The Soft Pack, The Soft Pack
The front of this San Diego foursome’s album shows the group on a beach, passing a joint. They look like typical stoner rock guys: messy hair, wrinkled shirts, Ray-Ban shades. And if you were to judge this book by its cover, you might assume it was typical garage rock music. However, when you assume, you make an ASS of U and ME. The Soft Pack actually make an atypical up-tempo racket, complete with deliberately-dumb vocals and shit-shaking riffs (“Mexico” even has a bit of slide guitar).
The band’s sound owes as much to nineties noise-rockers Pavement as it does to eighties punk-rockers the Ramones. Throw in a dash of present-day indie rock to firmly plant the band in the here-and-now and you’ve got a well-rounded recipe for unabashed fun.

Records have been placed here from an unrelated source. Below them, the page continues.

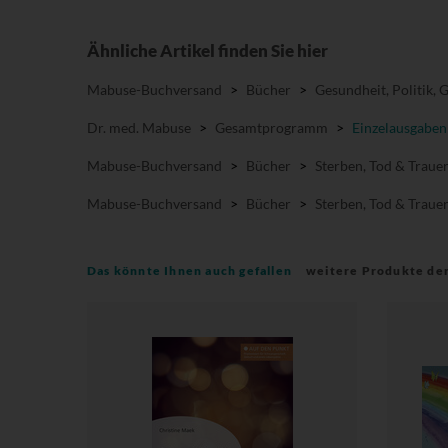
Ähnliche Artikel finden Sie hier
Mabuse-Buchversand
>
Bücher
>
Gesundheit, Politik, 
Dr. med. Mabuse
>
Gesamtprogramm
>
Einzelausgaben
Mabuse-Buchversand
>
Bücher
>
Sterben, Tod & Traue
Mabuse-Buchversand
>
Bücher
>
Sterben, Tod & Traue
Das könnte Ihnen auch gefallen
weitere Produkte de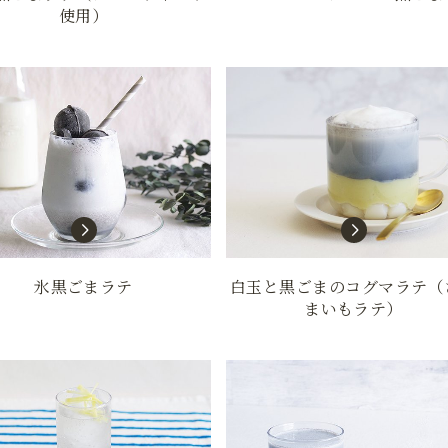
使用）
氷黒ごまラテ
白玉と黒ごまのコグマラテ（
まいもラテ）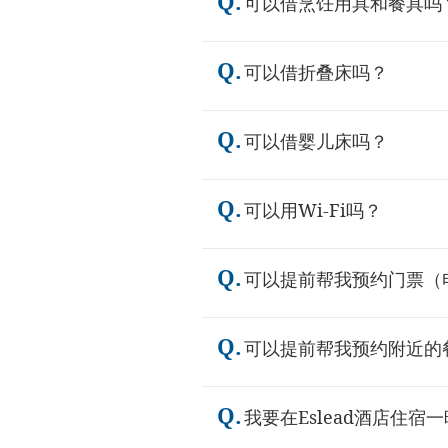
Q.
可以借烹饪用具和餐具吗
Q.
可以借折叠床吗？
Q.
可以借婴儿床吗？
Q.
可以用Wi-Fi吗？
Q.
可以提前帮我预约门票（
Q.
可以提前帮我预约附近的
Q.
我要在Eslead酒店住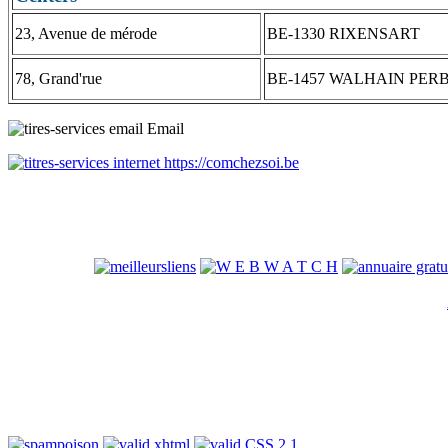
23, Avenue de mérode
BE-1330 RIXENSART
78, Grand'rue
BE-1457 WALHAIN PER
Email
https://comchezsoi.be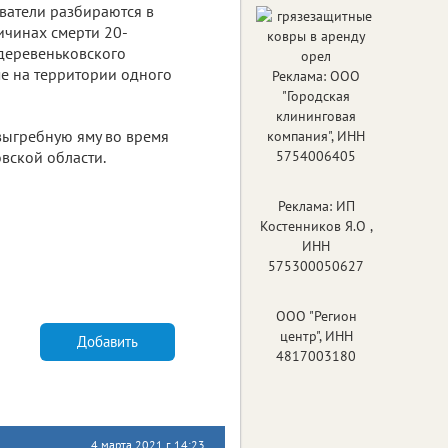
ватели разбираются в
ичинах смерти 20-
деревеньковского
ме на территории одного
Реклама: ООО
"Городская
клининговая
выгребную яму во время
компания", ИНН
вской области.
5754006405
Реклама: ИП
Костенников Я.О ,
ИНН
575300050627
ООО "Регион
центр", ИНН
Добавить
4817003180
4 марта 2021 г. 14:23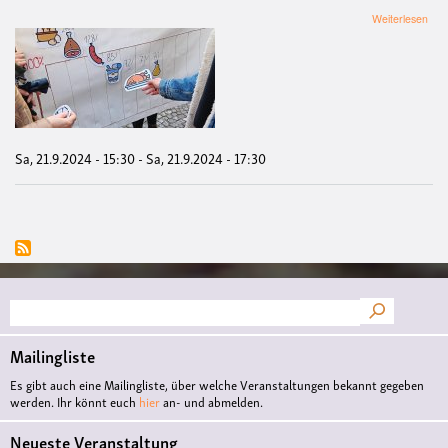
übe
Weiterlesen
Sta
zu
den
Welt
Sa, 21.9.2024 - 15:30
-
Sa, 21.9.2024 - 17:30
Suche
Mailingliste
Es gibt auch eine Mailingliste, über welche Veranstaltungen bekannt gegeben
werden. Ihr könnt euch
hier
an- und abmelden.
Neueste Veranstaltung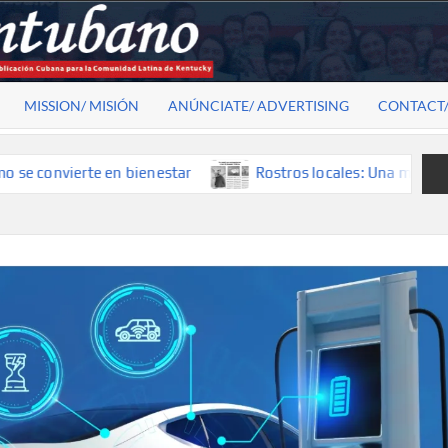
MISSION/ MISIÓN
ANÚNCIATE/ ADVERTISING
CONTACT
vierte en bienestar
Rostros locales: Una mirada que const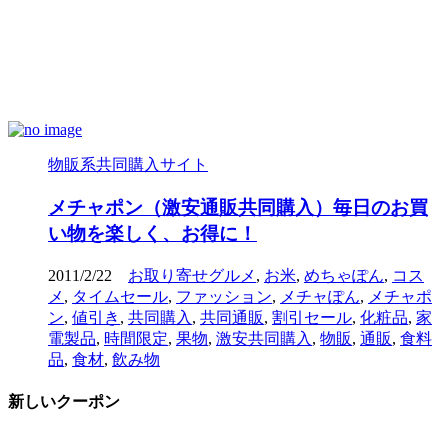
物販系共同購入サイト
メチャポン（激安通販共同購入）毎日のお買
い物を楽しく、お得に！
2011/2/22
お取り寄せグルメ
,
お米
,
めちゃぽん
,
コス
メ
,
タイムセール
,
ファッション
,
メチャぽん
,
メチャポ
ン
,
値引き
,
共同購入
,
共同通販
,
割引セール
,
化粧品
,
家
電製品
,
時間限定
,
果物
,
激安共同購入
,
物販
,
通販
,
食料
品
,
食材
,
飲み物
新しいクーポン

Take the surf-y lead guitar on “Down On Loving.” It hangs loose over the rhythm section, adding a retro jolt to an otherwise contemporary song. And the Farfisa on “Move Along”? It’s so frantic, jammed between a manic one-chord guitar attack and frenzied drums, that it tells me these boys were born to boogie. And boys they are. Really, I still don’t know whether “Pull Out” is about driving or doing it.
The band’s sense of immaturity is apparent throughout (with “Flammable,” a brash threat to burn down the house, being another example), making me think the guys are more concerned with having fun than having fans. In fact, I saw them play to a nearly empty room last spring. But with an album this catchy (and assuming they follow it up with an equally accessible release), it won’t be long before they become a hot ticket.
The Soft Pack is a glib, flippant album – perfect for an escape from reality and a journey to la-la-land – something I desperately needed in 2010.